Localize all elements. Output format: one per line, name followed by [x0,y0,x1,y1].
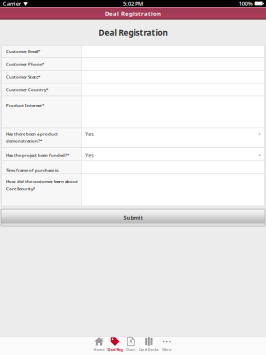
staticText: Docs [126,347,135,352]
staticText: Submit [124,214,142,221]
button[interactable]: Has the project been funded?* [2,148,264,160]
button[interactable]: A [124,337,138,355]
button[interactable]: More [160,337,174,355]
staticText: 100% [239,0,253,7]
button[interactable]: Card Decks [138,337,159,355]
staticText: demonstration?* [6,138,42,144]
staticText: Deal Reg [107,347,122,352]
staticText: Deal Registration [98,27,168,38]
button[interactable]: Customer Phone* [2,58,264,70]
button[interactable]: Deal Reg [106,337,123,355]
staticText: 5:02 PM [123,0,143,7]
staticText: Customer Country* [6,87,48,92]
staticText: Core Security? [6,186,35,191]
staticText: A [129,338,132,345]
button[interactable]: Home [92,337,106,355]
staticText: More [162,347,171,352]
button[interactable]: Product Interest* [2,96,264,128]
button[interactable]: Time frame of purchase is: [2,161,264,173]
staticText: Customer Phone* [6,61,44,67]
staticText: Customer Email* [6,48,40,54]
staticText: Time frame of purchase is: [6,167,59,173]
button[interactable]: Customer State* [2,71,264,83]
staticText: Customer State* [6,74,40,80]
button[interactable]: Customer Country* [2,84,264,96]
staticText: Yes [85,152,93,159]
staticText: Yes [85,130,93,137]
staticText: Carrier [3,0,21,7]
staticText: Home [94,347,105,352]
button[interactable]: Customer Email* [2,45,264,57]
staticText: Has the project been funded?* [6,152,69,158]
staticText: Card Decks [139,347,159,352]
staticText: Deal Registration [105,9,161,18]
button[interactable]: Has there been a product [2,128,264,147]
staticText: Has there been a product [6,131,58,137]
button[interactable]: How did the customer learn about [2,174,264,206]
button[interactable]: Submit [1,209,265,226]
staticText: How did the customer learn about [6,178,78,184]
staticText: Product Interest* [6,102,44,108]
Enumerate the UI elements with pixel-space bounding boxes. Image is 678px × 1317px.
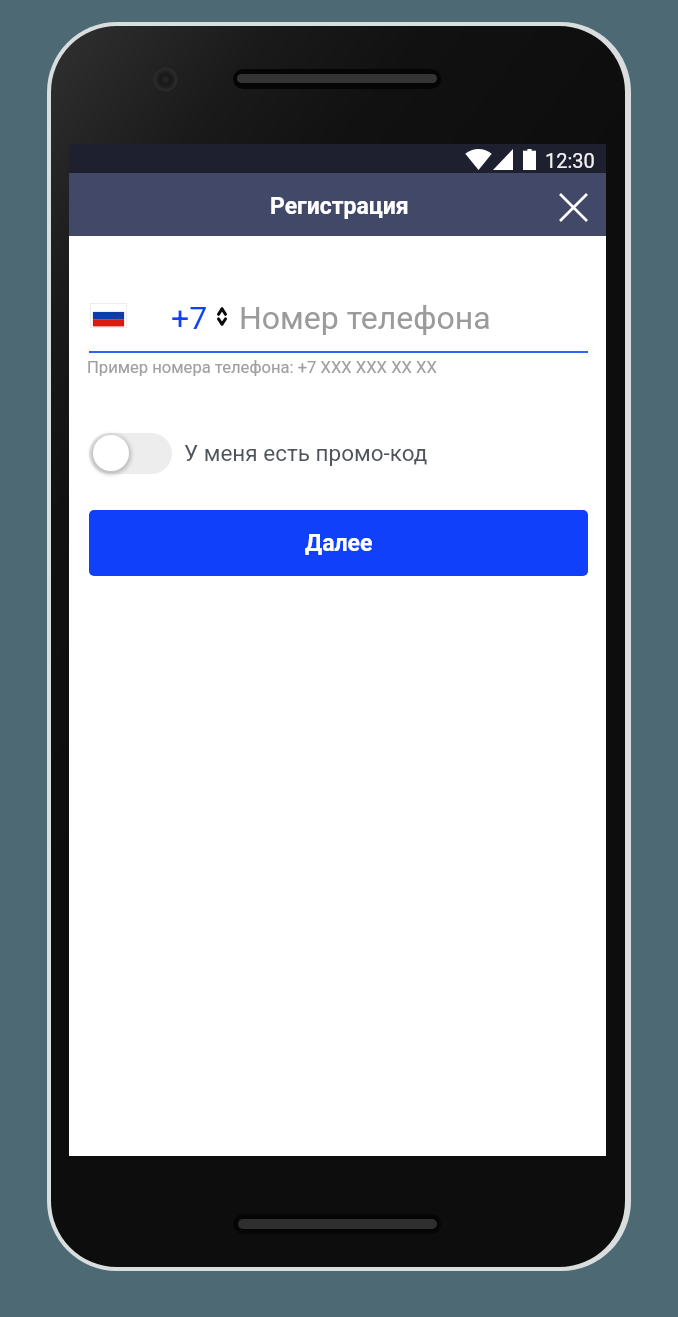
- staticText: 12:30: [545, 149, 595, 172]
- staticText: +7: [171, 299, 208, 337]
- staticText: Номер телефона: [239, 299, 491, 337]
- button[interactable]: Close registration: [550, 184, 597, 231]
- staticText: У меня есть промо-код: [184, 440, 428, 466]
- button[interactable]: Далее: [89, 510, 588, 576]
- staticText: Регистрация: [270, 193, 409, 220]
- staticText: Далее: [305, 530, 373, 557]
- button[interactable]: У меня есть промо-код: [89, 432, 428, 474]
- staticText: Пример номера телефона: +7 XXX XXX XX XX: [87, 358, 437, 377]
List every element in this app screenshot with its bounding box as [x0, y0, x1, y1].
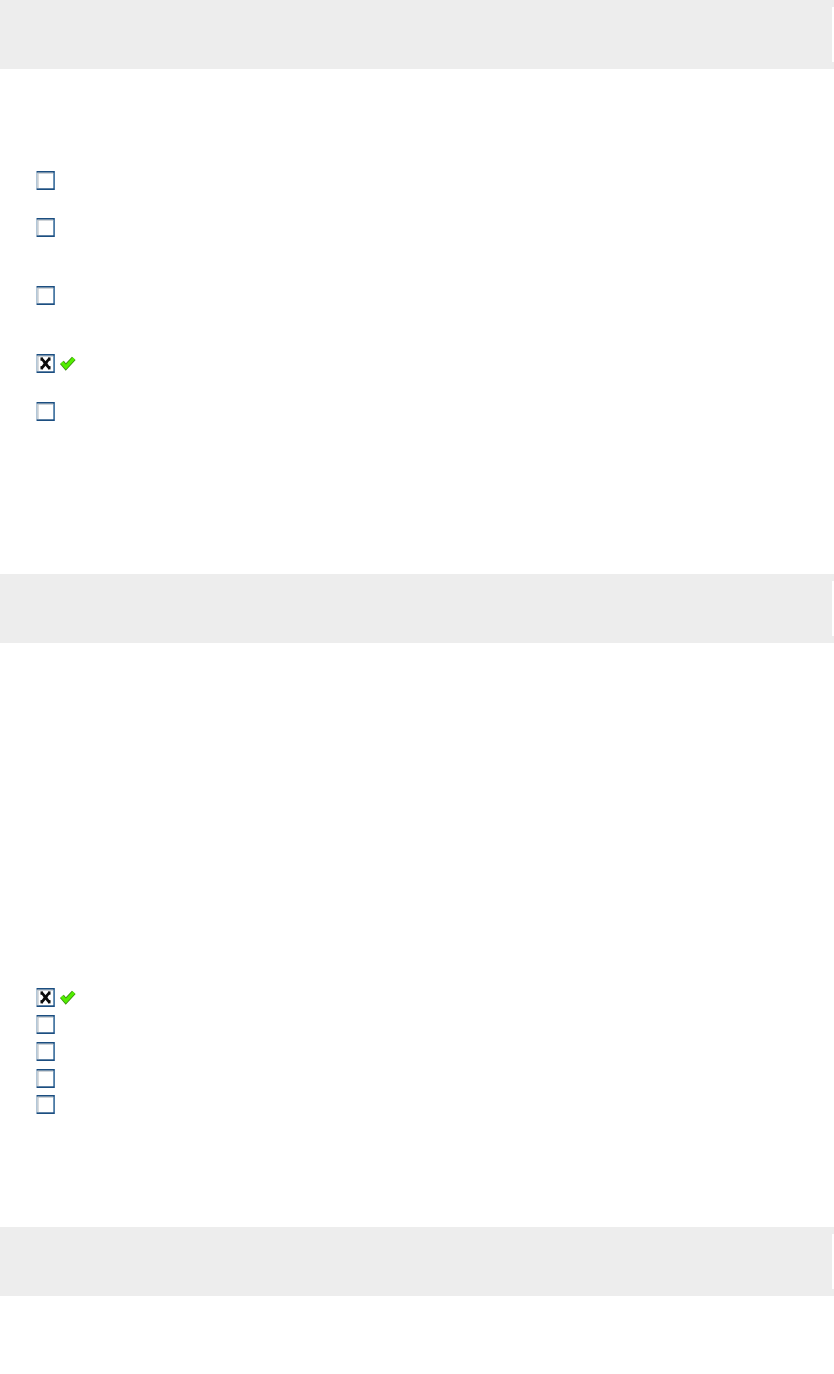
button[interactable]: Checkbox — [36, 402, 55, 421]
button[interactable]: Checkbox — [36, 171, 55, 190]
button[interactable]: Checkbox — [36, 1095, 55, 1114]
button[interactable]: Checked checkbox — [36, 988, 55, 1007]
button[interactable]: Checkbox — [36, 1042, 55, 1061]
button[interactable]: Verified — [60, 357, 76, 371]
button[interactable]: Checked checkbox — [36, 354, 55, 373]
button[interactable]: Verified — [60, 991, 76, 1005]
button[interactable]: Checkbox — [36, 1015, 55, 1034]
button[interactable]: Checkbox — [36, 286, 55, 305]
button[interactable]: Checkbox — [36, 218, 55, 237]
button[interactable]: Checkbox — [36, 1069, 55, 1088]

####################

Which lines above hold the string "Phone"? Please copy all of them.

button[interactable]: Customer Phone* [2,58,264,70]
staticText: Customer Phone* [6,61,44,67]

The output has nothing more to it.